Features

We Don’t Care

After being involved in the music industry for around 20 years, first as a performer, then roadie, and now as a writer, I am sometimes asked by struggling bands if there is any wisdom I can impart to aid them in their quest. Yeah, there is. It goes like this:

We Don’t Care.

We don’t care about your show, or CD, or website. We don’t care who you opened for, what your girlfriend thinks, or that some low-level dink at a low-level indie thinks you’re the next Oasis.

We Don’t Care.

And ya know what? It don’t matter a rat’s if we do or don’t. It only matters if you care. And if you don’t, get the hell back to UPS where you belong. To succeed in any art form – music, dance, prose, or ritual body modification, it only matters if you care, if you meet and exceed the standards you set for yourself. Sure, it would be nice to support yourself playing your hot brand of Euro-Speed Metal, but it most likely ain’t gonna happen. What will happen, if you’re lucky and somewhat talented, is that there will come a moment that is so incredibly perfect, that you sound, or paint, or dance so completely RIGHT that nothing else you’ve ever done comes close. The money won’t matter.

Other than government work, the performing arts are one of the few careers that the better you lie, the more successful you are. Anyone who has taken an event or a feeling and put it to music or scribbled it down on paper knows this. To be able to elaborate, embellish – in other words, lie about something – is what an artist does. It takes a lifetime to come up with experiences enough to draw on – which is why the music of 13-year-old phenoms is generally technically brilliant, but rarely emotionally engaging. What does a kid not old enough to drive have to say about anything? Not a lot. What they will have is a mastery of other people’s work – a mishmash of stolen riffs and borrowed ideas. I would much rather hear the ideas of Johnny Rotten at 19 then the bleatings of some boy-band at 13. Rotten wrote about his experiences as a youth growing up under the specter of England’s monarchy – unemployment, racism, and a culture built on worshipping impotent royals at the expense of the people. This gave us punk – but do you think Rotten believed he was an antichrist, as he snarled in “Anarchy in the U.K.”? Probably not. He lied about it – and created an entire movement.

Now some of you – our readers in bands, who slave away in your basements, surrounded by the latest and greatest gear, thousands of dollars in effects mounted in racks, are rankling at the mention of the Pistols – “They couldn’t play! Anybody could play that crap!” True enough – it was simple. Basic, even. Not even close to the musicanship required to sound exactly like Phish, or some other supposed example of “chops”. To all you basement Jerrys, rehearsal room Rush repeats – we don’t care – simply because you don’t, either. No matter how fast you play, or how expensive your guitar was, or how many hits you get on your Geocities website, we don’t care. Because you aren’t saying anything. To a teenager in the late 1970’s in the South, the Sex Pistols, the Ramones, and the Clash were clarion calls – shots across the bow of the ship Complacent. It changed our lives because the music breathed with raw energy, emotion – fueled by cynicism, alienation, and dread. The music was made because its creators had no other voice by which to speak. They knew they would never get on the radio, sell a lot of records, or be on Top of the Pops or American Bandstand . They did it because they had no choice. Freed from concerns of sales, they spoke in literal terms about the frustration they felt each day, in whatever language worked best.
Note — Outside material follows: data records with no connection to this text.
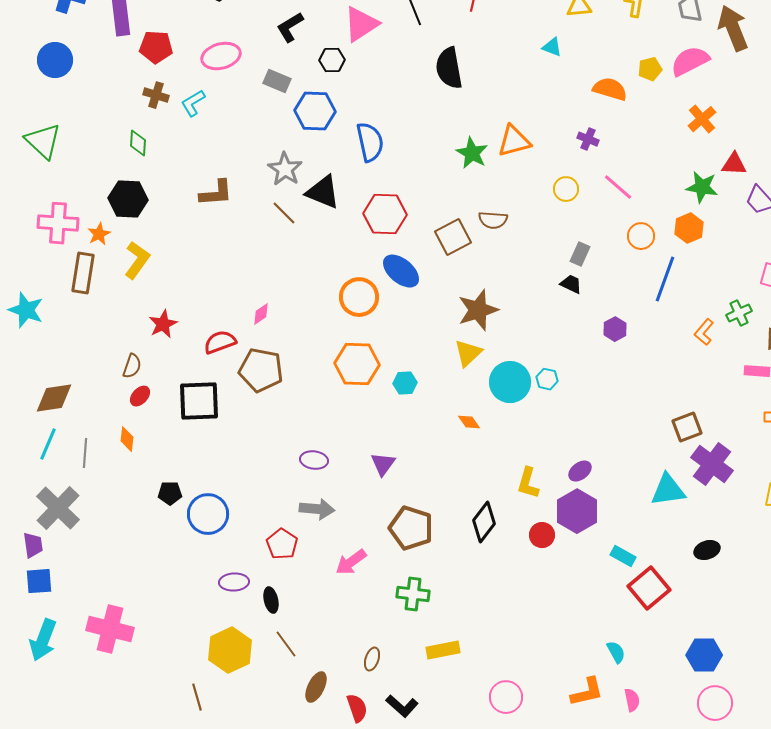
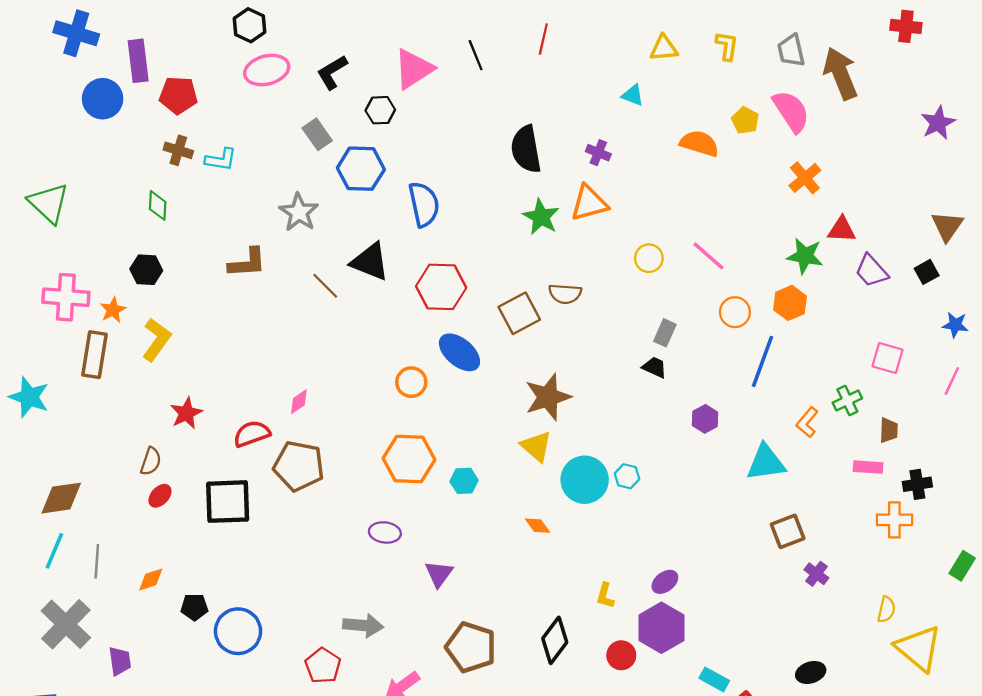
pink ellipse: (221, 56) -> (267, 70), moved
blue circle: (55, 60) -> (103, 99), moved
pink semicircle: (690, 61) -> (791, 111), turned 84
black semicircle: (449, 68) -> (526, 149), moved
yellow pentagon: (650, 69) -> (745, 120), turned -30
gray rectangle: (277, 81) -> (317, 134), turned 32
cyan L-shape: (193, 103) -> (221, 160), turned -140
purple cross: (588, 139) -> (598, 153), moved
gray star: (285, 169) -> (299, 212), moved
black hexagon: (128, 199) -> (146, 270), size x0.7
orange circle: (359, 297) -> (411, 382), size x0.7
yellow triangle: (468, 353) -> (536, 446), turned -36
orange diamond: (127, 439) -> (151, 580), moved, turned 65
purple ellipse: (314, 460) -> (385, 532), moved
purple cross: (712, 464) -> (816, 574), size x0.5
yellow L-shape: (528, 483) -> (605, 596), size x0.7
cyan triangle: (668, 490) -> (766, 462), moved
purple trapezoid: (33, 545) -> (120, 661), moved

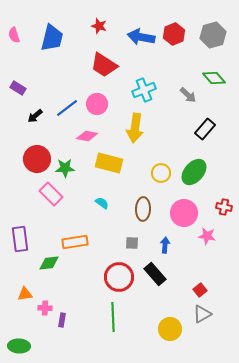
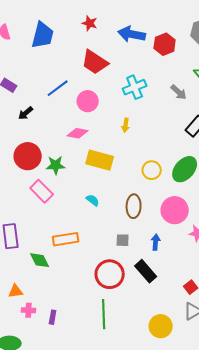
red hexagon: (174, 34) -> (165, 44), moved
blue line: (67, 108) -> (58, 88), moved
yellow arrow: (135, 128) -> (126, 125), size x0.5
green diamond: (49, 263) -> (40, 260), turned 70
pink cross: (45, 308) -> (29, 310), moved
Counter this with the question posed to me by an up and coming local band concerning one of their songs and its chances of getting on the radio. They were worried that the subject matter would “piss people off” and limit airplay. To even ask such a question is its own answer. If you are concerned with getting on the radio, or into a cool opening slot for next week’s show, concerned enough that you would change what and how you say something, then the race is over before it starts. You are a whore – or at least a whore in training, since nobody has paid you yet. Add enough “Yo’s” and drug references to your songs, and I’m sure they will.

But don’t expect anyone to take you seriously. Sure, you’ll make some money. I could make money writing for Spin about Insane Clown Posse, but I ain’t gonna. But if your motivation for your band succeeding is so that you can “bag that job with the landscaping crew” and stop mooching off your stripper girlfriend, then don’t be surprised if no one cares when you break up, or miss a show, or whatever. That’s what happens when you’re product.

But on the other hand, if you have twenty hours of tapes that you recorded in your bedroom, or if you’ve written 5 novels and never shown them to anyone, then chances are good that what you have to say might just be compelling enough to listen to. If your notion of success extends no further than your own room – then you might be on to something. If you can’t describe your art to anyone else, if it doesn’t sound or read or look like anything you can put your finger on, then it might just work. If at the end of creating it you smile, or feel a burden lifted, or your anger is transformed into art, then you have succeeded.